What needs to be done: Below is a block of records. Copy every line in it that contains the word "Владимир".

((

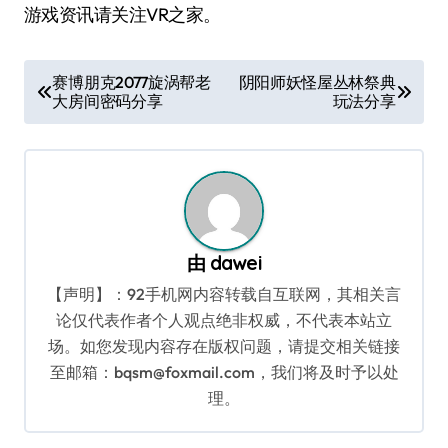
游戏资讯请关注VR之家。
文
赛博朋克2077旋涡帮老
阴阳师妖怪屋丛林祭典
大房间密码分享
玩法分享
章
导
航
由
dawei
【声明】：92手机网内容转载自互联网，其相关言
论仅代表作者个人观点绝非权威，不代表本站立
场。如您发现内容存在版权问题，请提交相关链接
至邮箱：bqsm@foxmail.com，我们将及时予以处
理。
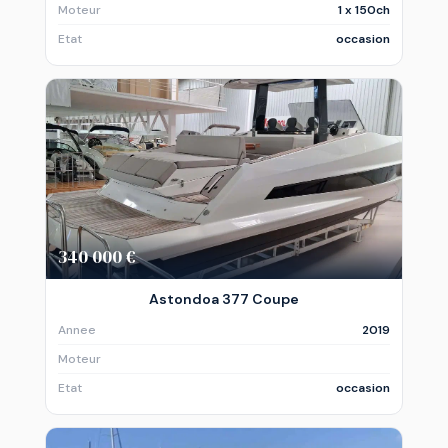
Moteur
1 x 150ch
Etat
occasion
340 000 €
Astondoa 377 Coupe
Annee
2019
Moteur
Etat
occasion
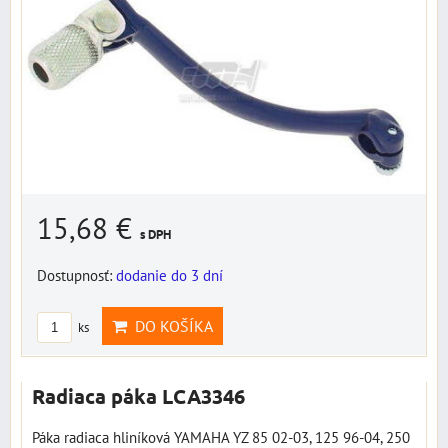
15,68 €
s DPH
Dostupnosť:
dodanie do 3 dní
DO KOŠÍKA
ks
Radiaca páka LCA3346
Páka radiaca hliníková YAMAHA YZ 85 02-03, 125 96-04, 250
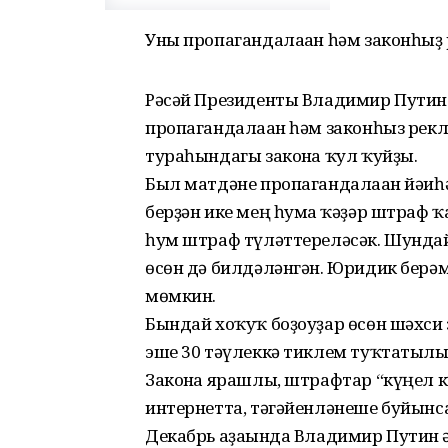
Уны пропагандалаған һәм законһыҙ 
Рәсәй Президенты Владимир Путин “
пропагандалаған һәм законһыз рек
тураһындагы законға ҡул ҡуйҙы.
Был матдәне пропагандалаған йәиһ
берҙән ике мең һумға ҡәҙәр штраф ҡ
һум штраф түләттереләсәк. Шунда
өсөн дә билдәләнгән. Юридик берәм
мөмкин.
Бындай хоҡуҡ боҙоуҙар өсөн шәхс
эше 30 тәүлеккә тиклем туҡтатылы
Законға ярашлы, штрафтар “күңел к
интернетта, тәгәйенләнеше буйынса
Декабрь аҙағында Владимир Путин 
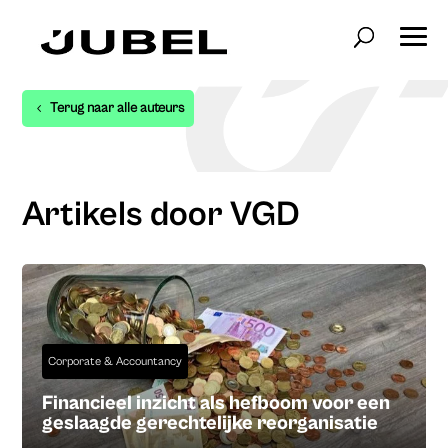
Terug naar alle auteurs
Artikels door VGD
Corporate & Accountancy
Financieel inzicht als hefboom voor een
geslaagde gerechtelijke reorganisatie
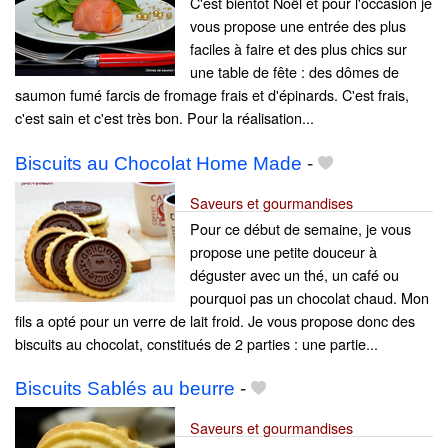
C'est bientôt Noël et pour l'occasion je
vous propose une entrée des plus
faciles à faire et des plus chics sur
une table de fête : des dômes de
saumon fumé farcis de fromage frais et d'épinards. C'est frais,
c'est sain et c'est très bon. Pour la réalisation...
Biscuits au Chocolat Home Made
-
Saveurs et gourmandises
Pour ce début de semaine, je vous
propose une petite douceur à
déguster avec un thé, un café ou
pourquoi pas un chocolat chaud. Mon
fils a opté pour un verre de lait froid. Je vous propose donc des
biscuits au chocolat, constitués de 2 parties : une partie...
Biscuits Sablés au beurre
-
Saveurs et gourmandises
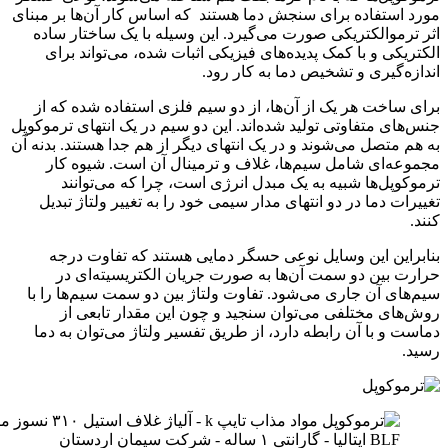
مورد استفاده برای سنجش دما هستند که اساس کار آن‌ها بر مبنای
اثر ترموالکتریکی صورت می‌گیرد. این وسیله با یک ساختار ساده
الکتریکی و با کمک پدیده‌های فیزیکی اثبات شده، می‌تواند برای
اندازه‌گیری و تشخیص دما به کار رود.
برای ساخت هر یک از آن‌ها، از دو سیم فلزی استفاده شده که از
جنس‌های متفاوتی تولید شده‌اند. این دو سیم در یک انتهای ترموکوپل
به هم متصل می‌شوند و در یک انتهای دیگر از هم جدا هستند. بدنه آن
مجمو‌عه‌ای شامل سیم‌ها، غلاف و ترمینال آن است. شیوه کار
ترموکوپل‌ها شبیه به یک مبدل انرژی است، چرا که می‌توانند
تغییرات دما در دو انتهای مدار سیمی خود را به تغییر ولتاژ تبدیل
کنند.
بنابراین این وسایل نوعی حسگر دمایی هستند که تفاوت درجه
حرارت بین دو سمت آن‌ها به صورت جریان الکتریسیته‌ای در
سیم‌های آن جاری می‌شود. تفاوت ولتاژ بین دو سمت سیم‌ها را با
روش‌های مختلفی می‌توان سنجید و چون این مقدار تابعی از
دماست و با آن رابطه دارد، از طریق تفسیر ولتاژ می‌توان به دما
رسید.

))

Solution for this task:
Рәсәй Президенты Владимир Путин “
Декабрь аҙағында Владимир Путин 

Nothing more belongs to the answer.